03 December 2007

Showcase a success

The Second Annual Polytechnics Canada Science and Technology Showcase held last Thursday at George Brown was a success. The event featured speakers from government (Matthew King, Assistant Deputy Minister, Science & Innovation Sector, Industry Canada) funders (Suzanne Corbeil, Vice-President, External Relations and Communications, Canada Foundation for Innovation) and industry (Jeff Timms, Vice President, Sales and Marketing, Siemens Energy & Automation). George Brown's President Anne Sado introduced the day, setting the stage for discussion on Canada's Science and Technology Strategy and the role of Polytechnic applied research in enhancing Canada's productivity. Presentations and posters by each of the Polytechnics gave attendees a sense of the kinds of applied research presently being conducted at the seven institutions, as well as to their collective capabilities.

A highlight of the day was a respondent panel composed of Phil Baker, President and CEO of Ontario Research and Innovation Optical Network; Walter Stewart, Senior Advisor, Toronto Region Research Alliance; and Dan Donovan, Vice-President Business Affairs, Energy-FX. The panel gave insights on the presentations and the position of the Polytechnics in Canada's R&D scene.
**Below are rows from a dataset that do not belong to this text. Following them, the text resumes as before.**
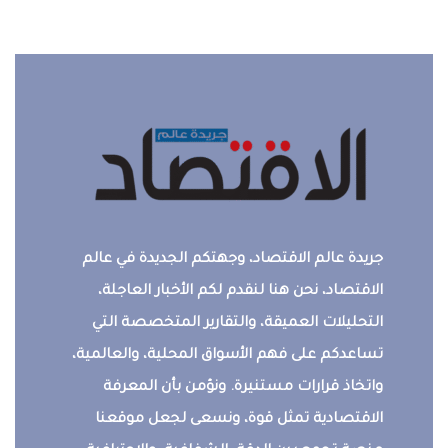
جريدة عالم الاقتصاد، وجهتكم الجديدة في عالم
الاقتصاد، نحن هنا لنقدم لكم الأخبار العاجلة،
التحليلات العميقة، والتقارير المتخصصة التي
تساعدكم على فهم الأسواق المحلية، والعالمية،
واتخاذ قرارات مستنيرة. ونؤمن بأن المعرفة
الاقتصادية تمثل قوة، ونسعى لجعل موقعنا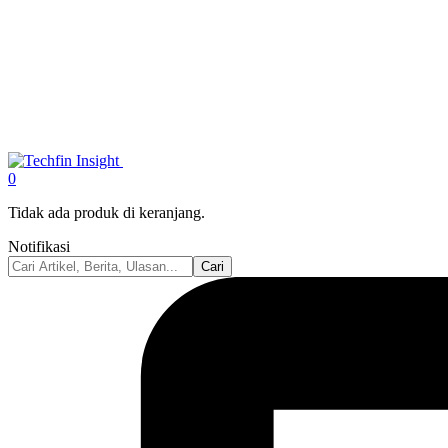
0
Tidak ada produk di keranjang.
Notifikasi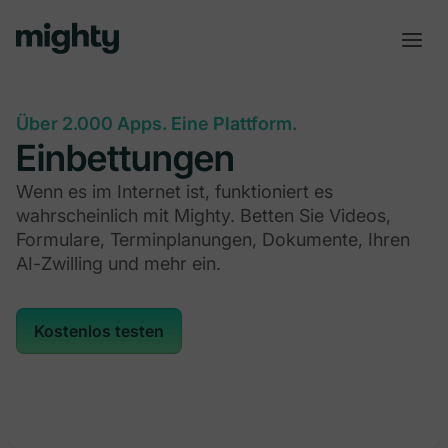
Über 2.000 Apps. Eine Plattform.
Einbettungen
Wenn es im Internet ist, funktioniert es
wahrscheinlich mit Mighty. Betten Sie Videos,
Formulare, Terminplanungen, Dokumente, Ihren
AI-Zwilling und mehr ein.
Kostenlos testen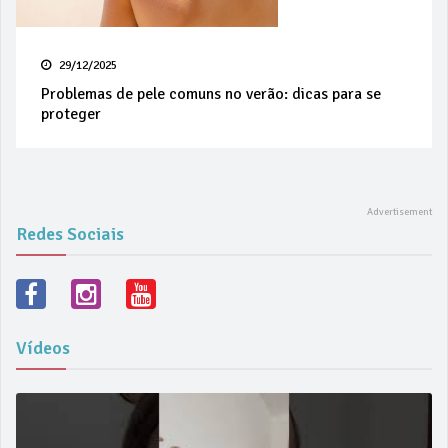
29/12/2025
Problemas de pele comuns no verão: dicas para se
proteger
Redes Sociais
Vídeos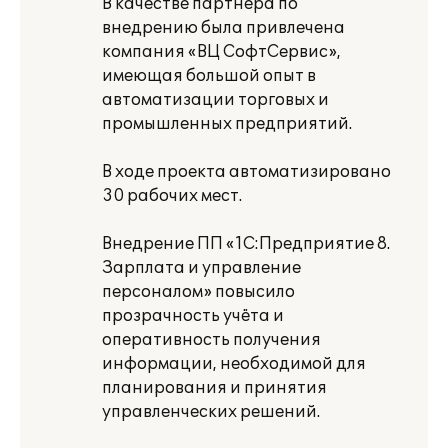
В качестве партнера по
внедрению была привлечена
компания «ВЦ СофтСервис»,
имеющая большой опыт в
автоматизации торговых и
промышленных предприятий.
В ходе проекта автоматизировано
30 рабочих мест.
Внедрение ПП «1С:Предприятие 8.
Зарплата и управление
персоналом» повысило
прозрачность учёта и
оперативность получения
информации, необходимой для
планирования и принятия
управленческих решений.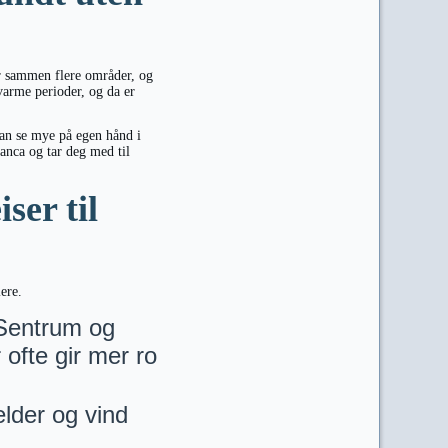
er sammen flere områder, og
 varme perioder, og da er
 kan se mye på egen hånd i
lanca og tar deg med til
ser til
ere.
entrum og
ofte gir mer ro
lder og vind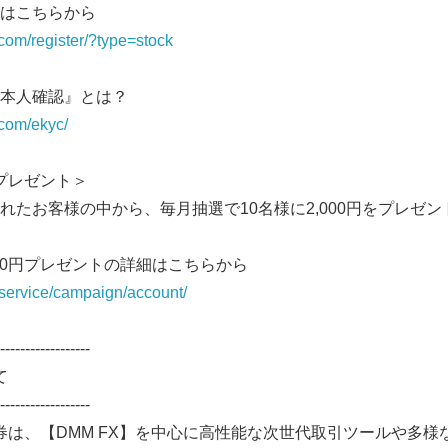
はこちらから
.com/register/?type=stock
本人確認』とは？
.com/ekyc/
円プレゼント＞
れたお客様の中から、毎月抽選で10名様に2,000円をプレゼ
000円プレゼントの詳細はこちらから
Japanese
service/campaign/account/
------------------
て
------------------
m証券は、【DMM FX】を中心に高性能な次世代取引ツールや多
A lively discussion as to the need for partnership and collaboration, public funding (as in the US defence R&D spending) and the need to move forward "at warp speed" offered an excellent finish to a compelling look at the role of Polytechnic applied research in Canada's national strategy.

And speaking of events, a week prior I attended the Canadian Association of University Research Administrators annual conference, hosted by York University here in Toronto. Of note was a lunch keynote by Mark Romoff, CEO of Ontario Centres of Excellence. Romoff discussed the OCE's investment strategy (aligned with federal and provincial funding avenues) as enabling "technology transfer through knowledge transfer." Perhaps most significantly, he also outlined the need to get past inter-provincial competitiveness and to start thinking nationally in order to compete globally.

These events, and other meetings I've been attending recently, all feature the need to find ways to measure the effectiveness of research funding - measuring the outputs of research so as to quantify or qualify our success. These metrics are useful for internal and external marketing, as well as for contributing to the national agenda of increasing our productivity.